Das Ganze verselb­stän­digt sich dann, so das wir in Endlosschleifen in unse­rem Gehirn Dinge ausma­len, die in der Realität nicht eintref­fen. Ich fange an, Filme ablau­fen zu lassen. Diese Filme sind reine Fiktionen. Sie malen eine even­tu­elle Zukunft auf Grund bereits gemach­ter Erfahrungen aus.  Die dann auch noch als selbst­er­fül­lende Prophezeiungen eintref­fen. Hui… ich erkenne schon das nächste Thema… Die selbst­er­fül­len­den Prophezeiungen. 

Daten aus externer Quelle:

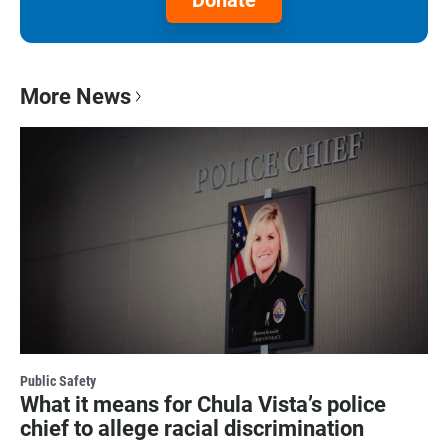
More News
Public Safety
What it means for Chula Vista’s police
chief to allege racial discrimination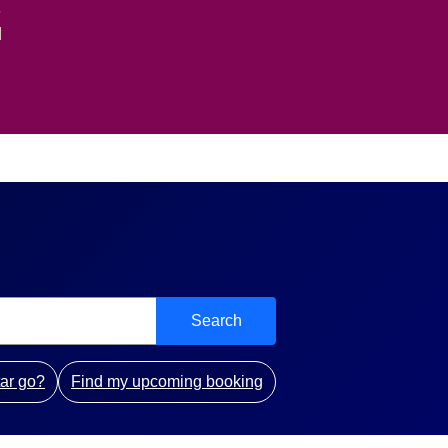
-
d
Search
ar go?
Find my upcoming booking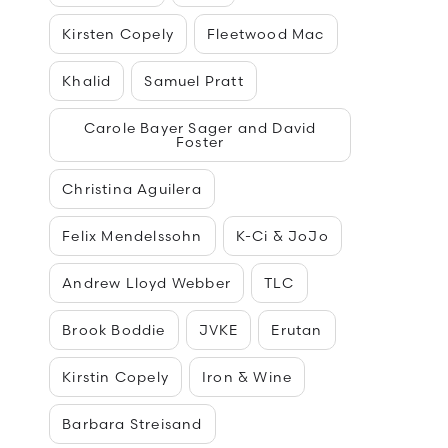
Kirsten Copely
Fleetwood Mac
Khalid
Samuel Pratt
Carole Bayer Sager and David
Foster
Christina Aguilera
Felix Mendelssohn
K-Ci & JoJo
Andrew Lloyd Webber
TLC
Brook Boddie
JVKE
Erutan
Kirstin Copely
Iron & Wine
Barbara Streisand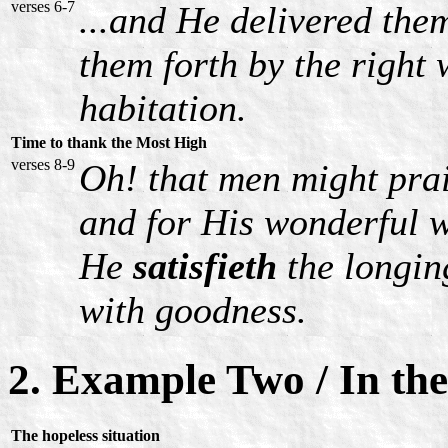
verses 6-7
...and He delivered them
them forth by the right 
habitation.
Time to thank the Most High
verses 8-9
Oh! that men might pra
and for His wonderful w
He
satisfieth
the longing
with goodness.
2. Example Two / In th
The hopeless situation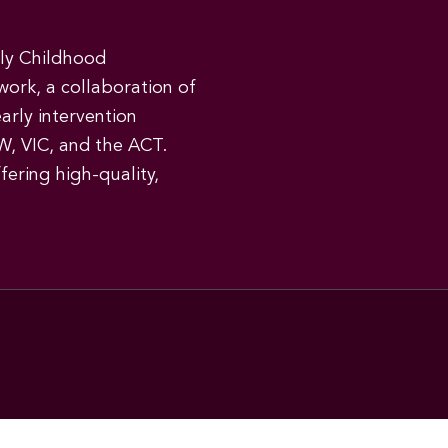
rly Childhood
work, a collaboration of
early intervention
W, VIC, and the ACT.
ering high-quality,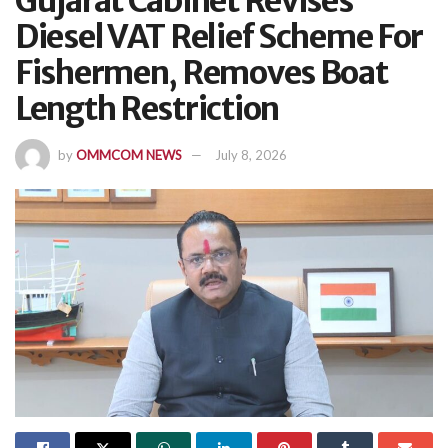
Gujarat Cabinet Revises
Diesel VAT Relief Scheme For
Fishermen, Removes Boat
Length Restriction
by
OMMCOM NEWS
July 8, 2026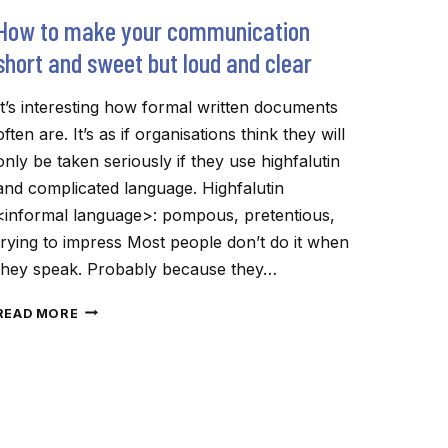
How to make your communication
short and sweet but loud and clear
It’s interesting how formal written documents
often are. It’s as if organisations think they will
only be taken seriously if they use highfalutin
and complicated language. Highfalutin
<informal language>: pompous, pretentious,
trying to impress Most people don’t do it when
they speak. Probably because they…
HOW
READ MORE
TO
MAKE
YOUR
COMMUNICATION
SHORT
AND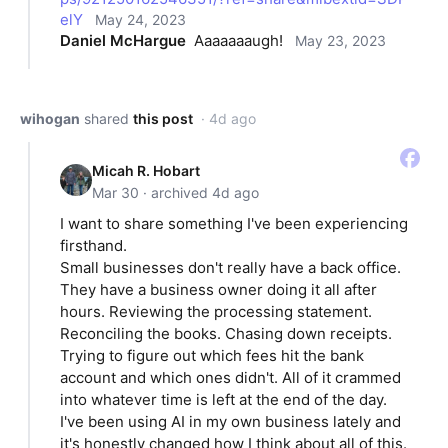
elY
May 24, 2023
Daniel McHargue
Aaaaaaaugh!
May 23, 2023
wihogan
shared
this post
· 4d ago
Micah R. Hobart
Mar 30 · archived 4d ago
I want to share something I've been experiencing
firsthand.
Small businesses don't really have a back office.
They have a business owner doing it all after
hours. Reviewing the processing statement.
Reconciling the books. Chasing down receipts.
Trying to figure out which fees hit the bank
account and which ones didn't. All of it crammed
into whatever time is left at the end of the day.
I've been using AI in my own business lately and
it's honestly changed how I think about all of this.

Worauf will ich hinaus? Die Verarbeitung der Eindrücke ist die Software, sind die Programme, die über­wie­gend unbe­wusst ablau­fen und uns meist einschrän­ken. Und wenn ich hier ansetze statt beim Ausdruck kann ich wirk­lich etwas verän­dern statt immer nur an Symptomen zu arbei­ten. 

Wie mache ich das? 

Ich fange an, mich zu beob­ach­ten. Also mein Denken. Meine Gefühle. Blöde Situation? Woher kommt das blöd? Womit verglei­che ich das, was ich gerade erlebe? Ist es wirk­lich so oder viel­leicht doch ganz anders? Was konstru­iere ich da gerade? Um bei meinem EVA-Prinzip zu blei­ben: Ich fange an, meine instal­lierte Software, die Programme zu analy­sie­ren. 

Und ich glaube, da machen wir nächste Woche weiter. Jetzt kannst Du erst einmal eine ganze Woche lang deine Programme einfach nur beob­ach­ten. Und dann schauen wir nächste Woche, wie diese ggf. verän­dert werden können.